Chinese police dragged away more than 100 parents yesterday while they were protesting the deaths of their children in poorly constructed schools that collapsed in last month’s earthquake.
The parents, many holding pictures of their dead children, were pulled down the street away from a courthouse in Dujiangyan, a resort city northwest of Sichuan’s provincial capital of Chengdu.
“Why?” some of them yelled. “Tell us something,” they said as black-suited police wearing riot helmets yanked at them.
The parents had been kneeling in front of the courthouse yelling, “We want to sue.”
“The parents were here to give their report to the court,” said one police officer who refused to give his name.
Calls to local police were not answered yesterday.
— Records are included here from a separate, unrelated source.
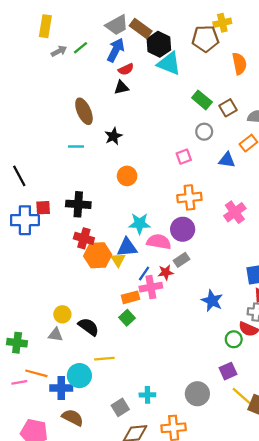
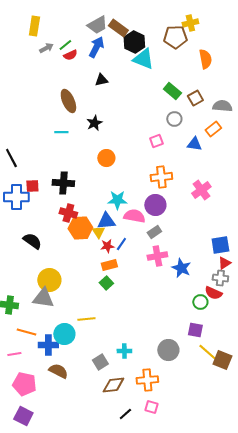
red semicircle: (126, 69) -> (70, 55), moved
red star: (166, 272) -> (107, 246), moved
pink cross: (151, 287) -> (157, 256), moved
yellow circle: (62, 314) -> (49, 280), size x1.5
black semicircle: (88, 327) -> (32, 241), moved
gray triangle: (56, 335) -> (43, 298), size x1.6
purple square: (228, 371) -> (195, 330), turned 35
pink line: (19, 382) -> (14, 354), moved

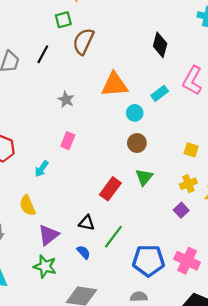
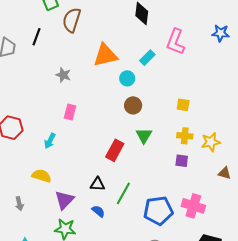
yellow cross: (188, 184) -> (185, 136), turned 35
yellow semicircle: (27, 205) -> (42, 176), turned 138
purple square: (181, 210) -> (182, 161), turned -32

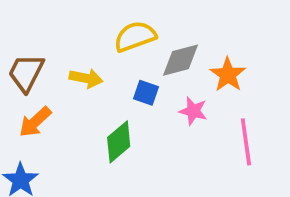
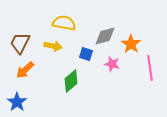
yellow semicircle: (135, 36) -> (64, 23), moved, turned 30
pink line: (246, 142) -> (150, 68), moved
Accusations that students died in the May 12 earthquake because of shoddy school construction have galvanized anger and grabbed public attention, and also worried the government.
President Hu Jintao (胡錦濤) and other top leaders have been shown repeatedly on state television visiting children in makeshift schools.
Officials said the May 12 earthquake destroyed 7,000 classrooms.
Many parents have accused contractors of cutting corners when building the classrooms, resulting in schools that could not withstand the 7.9-magnitude quake. Pictures of collapsed schools surrounded by buildings still standing have fueled anger.
More than 270 students died when one high school collapsed in Juyuan, near Dujiangyan. The Southern Metropolis News quoted a rescuer as saying that rubble from the school showed that no steel reinforcing bars had been used in construction, only iron wire.
Yesterday’s protest happened while Chinese leader Li Chang-chun (李長春), the country’s fifth-ranked ruler, was touring the city.
The official Xinhua news agency said Li was checking heritage sites damaged in the earthquake.
An official from the foreign affairs office of the local government, Zao Ming, said: “This is not a good place to do interviews ... In a disaster like this, there will be a lot of opinions. The government will solve their problems.”
There were several Japanese reporters at the courthouse. One witness who did not want to be identified said the police told the parents: “The Japanese are reporting bad things about you.”
A reporter and two photographers covering the protest were forcibly dragged up the steps into the courthouse by police trying to prevent them from seeing the demonstration.
The confirmed death toll for China’s worst disaster in three decades was 69,019, and more than 18,000 people are still missing, the government said. The quake also left 5 million people homeless.
Meanwhile, Xinhua said authorities have delayed for two days a bid to divert water from a huge lake formed when the quake sent landslides tumbling into a river in Beichuan in northern Sichuan.
Water levels in the lake had been rising steadily and threatened to flood surrounding areas, prompting authorities to evacuate nearly 200,000 people already uprooted by the quake.
But Xinhua said with little rain forecast for the next several days, rescue workers were not likely to start draining off the water until tomorrow. The work had been expected to start yesterday.
Workers have already used heavy earth-moving equipment to dig a runoff channel to remove the water. The government is worried the newly formed lake could burst, sending a wall of water through a valley.
In an indication of how difficult rescue conditions are in parts of Sichuan, there is still no sign of a helicopter that crashed nearly three days ago while ferrying survivors. Thousands of soldiers have been combing remote mountains in search of the military helicopter.
The Russian-designed Mi-171 transport was carrying 19 people, 14 of them people injured in the quake, when it flew into fog and turbulence and crashed on Saturday near the epicenter of the quake in the town of Wenchuan, state media reported.